The art forms that move us most deeply are those which, it has been said, clarify, intensify or enlarge our experience. This perhaps is achieved best through sculpture because we can readily identify emotionally, physically and spatially with the surrogate people we see.
But only the true artist can transcend the limitations imposed by the human figure. Kay Ritter has done it, with 15 cloth mache sculptures, on view until Aug. 3 at Capricorn Galleries, 4849 Rugby Ave., Bethesda.
"I'm constantly on the prowl for new talent, and it has paid off," said gallery owner Phil Desind. "I first saw Kay Ritter's work in New York's Soho district, but it took me over a year to find her."

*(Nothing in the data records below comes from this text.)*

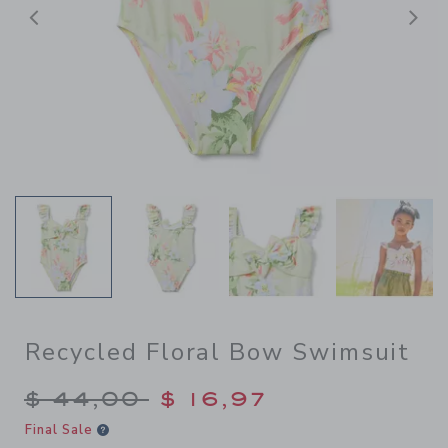
Previous
N
Recycled Floral Bow Swimsuit
Price reduced from $ 44,00
$ 44,00
$ 16,97
Final Sale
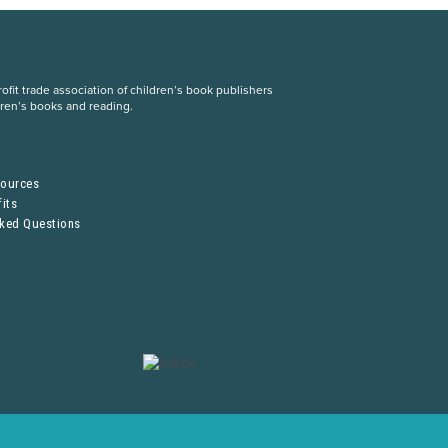
fit trade association of children’s book publishers
dren’s books and reading.
S
sources
its
sked Questions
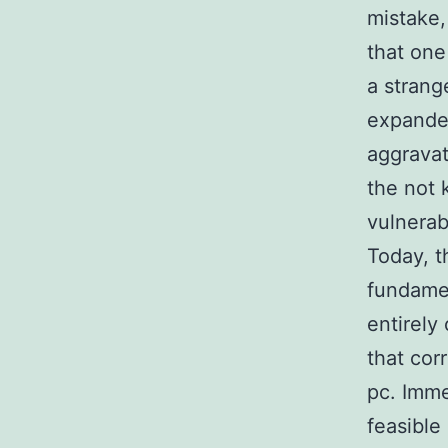
mistake,
that one
a strang
expande
aggravat
the not 
vulnerab
Today, th
fundamen
entirely
that cor
pc. Imme
feasible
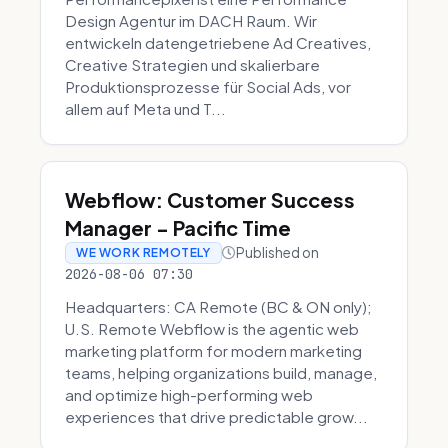
Design Agentur im DACH Raum. Wir
entwickeln datengetriebene Ad Creatives,
Creative Strategien und skalierbare
Produktionsprozesse für Social Ads, vor
allem auf Meta und T...
Webflow: Customer Success
Manager - Pacific Time
Published on
WE WORK REMOTELY
2026-08-06 07:30
Headquarters: CA Remote (BC & ON only);
U.S. Remote Webflow is the agentic web
marketing platform for modern marketing
teams, helping organizations build, manage,
and optimize high-performing web
experiences that drive predictable grow...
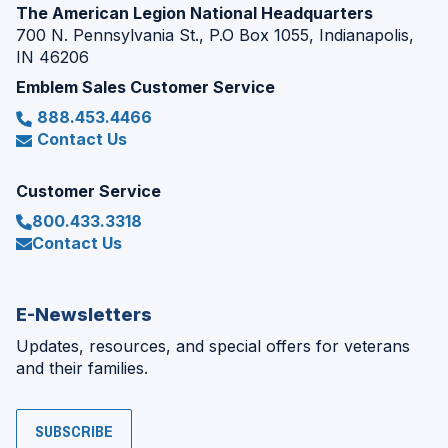
The American Legion National Headquarters
700 N. Pennsylvania St., P.O Box 1055, Indianapolis,
IN 46206
Emblem Sales Customer Service
888.453.4466
Contact Us
Customer Service
800.433.3318
Contact Us
E-Newsletters
Updates, resources, and special offers for veterans
and their families.
SUBSCRIBE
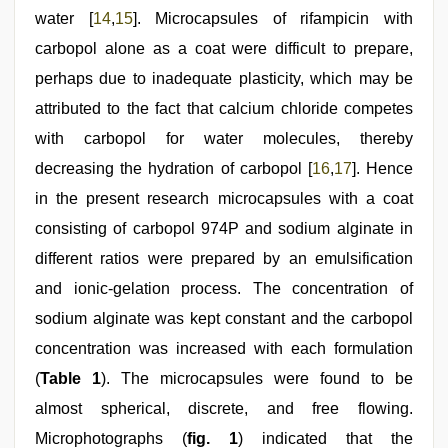
water [
14
,
15
]. Microcapsules of rifampicin with
carbopol alone as a coat were difficult to prepare,
perhaps due to inadequate plasticity, which may be
attributed to the fact that calcium chloride competes
with carbopol for water molecules, thereby
decreasing the hydration of carbopol [
16
,
17
]. Hence
in the present research microcapsules with a coat
consisting of carbopol 974P and sodium alginate in
different ratios were prepared by an emulsification
and ionic-gelation process. The concentration of
sodium alginate was kept constant and the carbopol
concentration was increased with each formulation
(
Table 1
). The microcapsules were found to be
almost spherical, discrete, and free flowing.
Microphotographs (
fig. 1
) indicated that the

This is the second one-woman show of Ritter's works Desind has mounted within a year. The figures are charming, witty, and irrestible characterizations of people we all know. And they rivet our attention. We are at first spellbound, absorbed in the extraordinary technique used in their creation. Then, looking at these half-life-size caricatures, we begin to see things we've never seen before. They heighten our awareness of the essence of everyday life. Without idealism, they show us just as we are, and we get to know ourselves.
Ritter studied at the Philadelphia College of Art and the Rhode Island School of Design, but her resume also elaborates on her jobs as a restaurant kitchen manager, promoter of a bakery and helper in a greenhouse -- all experiences that undoubtedly informed her art work.

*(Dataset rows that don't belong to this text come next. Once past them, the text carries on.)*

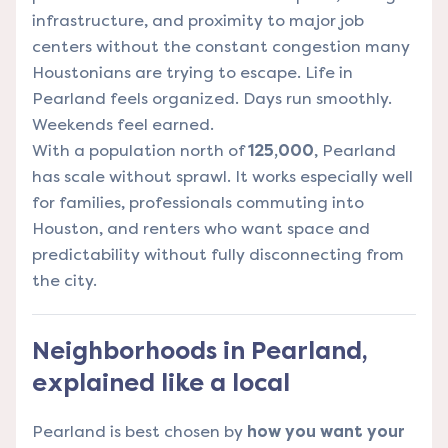
infrastructure, and proximity to major job
centers without the constant congestion many
Houstonians are trying to escape. Life in
Pearland feels organized. Days run smoothly.
Weekends feel earned.
With a population north of
125,000
, Pearland
has scale without sprawl. It works especially well
for families, professionals commuting into
Houston, and renters who want space and
predictability without fully disconnecting from
the city.
Neighborhoods in Pearland,
explained like a local
Pearland is best chosen by
how you want your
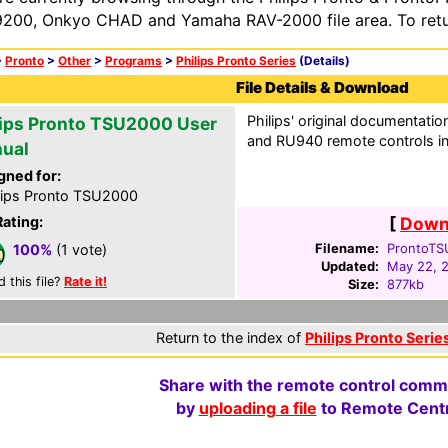
200, Onkyo CHAD and Yamaha RAV-2000 file area. To retur
>
Pronto
>
Other
>
Programs
>
Philips Pronto Series
(Details)
File Details & Download
Philips' original documentati
lips Pronto TSU2000 User
and RU940 remote controls i
ual
gned for:
lips Pronto TSU2000
Rating:
[
Downl
Filename:
ProntoTS
100%
(1 vote)
Updated:
May 22, 
d this file?
Rate it!
Size:
877kb
Return to the index of
Philips Pronto Series
Share with the remote control comm
by
uploading a file
to Remote Centr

Since 1976, Ritter has been self-employed as an artist working exclusively in fabric mache. "My figures are constructed from a variety of fabrics that are saturated with glue or paste and applied to a wire mesh armature, which is built around a plastic-pipe frame. The pieces are painted with acrylic varnish," she explains.

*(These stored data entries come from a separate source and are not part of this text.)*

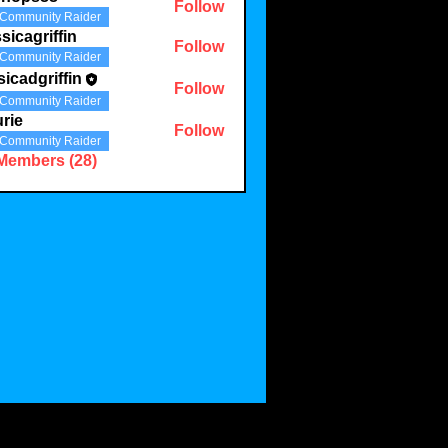
Follow
Community Raider
sicagriffin
Follow
Community Raider
sicadgriffin
Follow
griffin
Community Raider
rie
Follow
Community Raider
 Members (28)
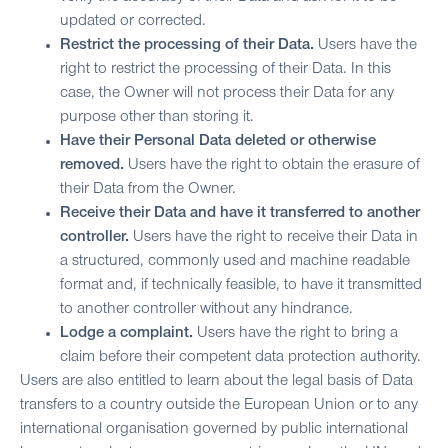
updated or corrected.
Restrict the processing of their Data.
Users have the
right to restrict the processing of their Data. In this
case, the Owner will not process their Data for any
purpose other than storing it.
Have their Personal Data deleted or otherwise
removed.
Users have the right to obtain the erasure of
their Data from the Owner.
Receive their Data and have it transferred to another
controller.
Users have the right to receive their Data in
a structured, commonly used and machine readable
format and, if technically feasible, to have it transmitted
to another controller without any hindrance.
Lodge a complaint.
Users have the right to bring a
claim before their competent data protection authority.
Users are also entitled to learn about the legal basis of Data
transfers to a country outside the European Union or to any
international organisation governed by public international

The rough cloth surfaces are expressively modeled, while still wet, to approximate aging skin textures and ill-fitting, rumpled clothes. Light reflected from the uneven surfaces implies mvement, as does space flowing through the open forms. The shift in scale, the suspended poses, the telling gestures, the life-like expressions and the factory-made props, clothes and shoes all serve to animate the figures.
Although Ritter's sculptures allude to reality, they are intensified abstractions-in-art of their living prototypes. The poignancy of some of their expressions contrasts to the fun-filled ambiance they create as they sit, stand, dance and fly about the room! They're a delight.